Best case: You have $12,000 in loans, earn $35,000, and get forgiveness after 10 years with a $0 monthly payment. Total cost: $0. Total forgiven: $12,000 (potentially taxable after 2025 — set aside $2,640). Net benefit: roughly $9,360.
Worst case: You have $60,000 in graduate loans, earn $90,000, and pay $350/month for 25 years. Total paid: $105,000. Forgiven amount: roughly $15,000 (taxable at 24% = $3,600). Total cost: $108,600. Under the standard 10-year plan, you'd pay roughly $76,000. Net loss: roughly $32,600.
For most borrowers, the SAVE plan is a significant improvement over older IDR plans. The interest subsidy alone saves borrowers an average of $1,200 per year. But it's not a free pass — you need to recertify annually, understand the tax implications, and be prepared for policy changes. If your income is under $60,000, enroll today. If you earn more, run the numbers at StudentAid.gov before committing.
What to do TODAY: Log in to StudentAid.gov, check your loan type, and apply for the SAVE plan if you're eligible. Then set a calendar reminder for 11 months from now to recertify your income. If you're within 3 years of forgiveness, start setting aside money for potential taxes in a high-yield savings account.
In short: Biden's student loan forgiveness plan is worth it for most borrowers, but the math depends on your income, loan balance, and timeline. Enroll in SAVE, recertify annually, and plan for the tax bomb after 2025.
No. The SAVE plan and all other federal forgiveness programs only apply to federal Direct Loans. Private student loans are not eligible. If you have private loans, you'll need to explore refinancing or hardship options with your lender.
It depends on your original principal balance. Borrowers with $12,000 or less get forgiveness after 10 years.
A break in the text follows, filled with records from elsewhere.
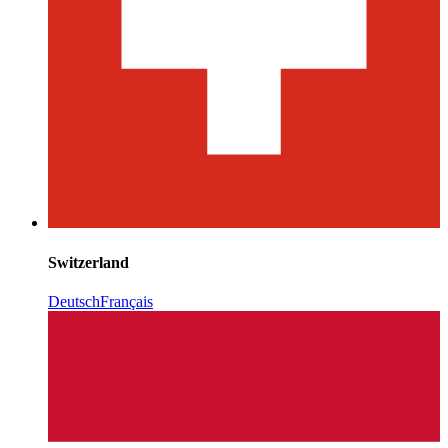
Switzerland
Deutsch
Français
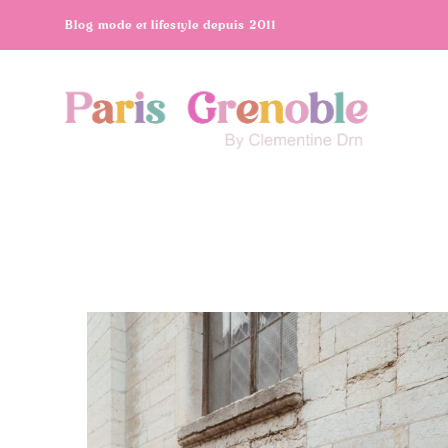
Blog mode et lifestyle depuis 2011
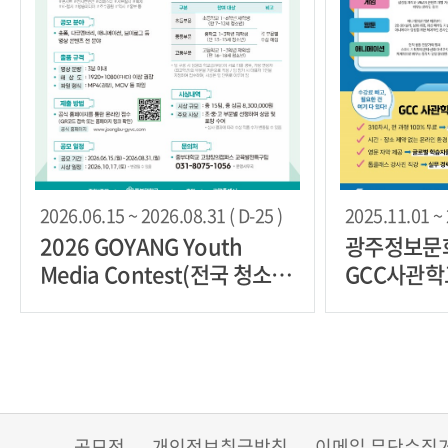
2026.06.15 ~ 2026.08.31 ( D-25 )
2025.11.01 ~ 
2026 GOYANG Youth
광주정보문
Media Contest(전국 청소년
GCC사관학
영상 공모전)
육생 모집
공모전
개인정보취급방침
이메일 무단수집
For every $1,000 above $12,000, add one year, up to a maximum of 20 years for undergraduate loans and 25 years for graduate loans.
Yes. The SAVE plan does not check your credit score. Eligibility is based entirely on your income and loan type. Bad credit won't affect your enrollment or payment amount. This is a key advantage over private refinancing, which requires good credit.
Denial usually means you have ineligible loan types (like FFEL or Perkins) or incomplete documentation. First, consolidate any non-Direct loans. Then reapply with accurate income information. If denied again, contact your loan servicer or file a complaint with the CFPB.
For most borrowers, yes. SAVE offers a lower payment (5% vs 10% of discretionary income), a higher income exemption (225% vs 150% of poverty), and an interest subsidy. PAYE may still be better for borrowers with older loans who are close to the 20-year forgiveness mark.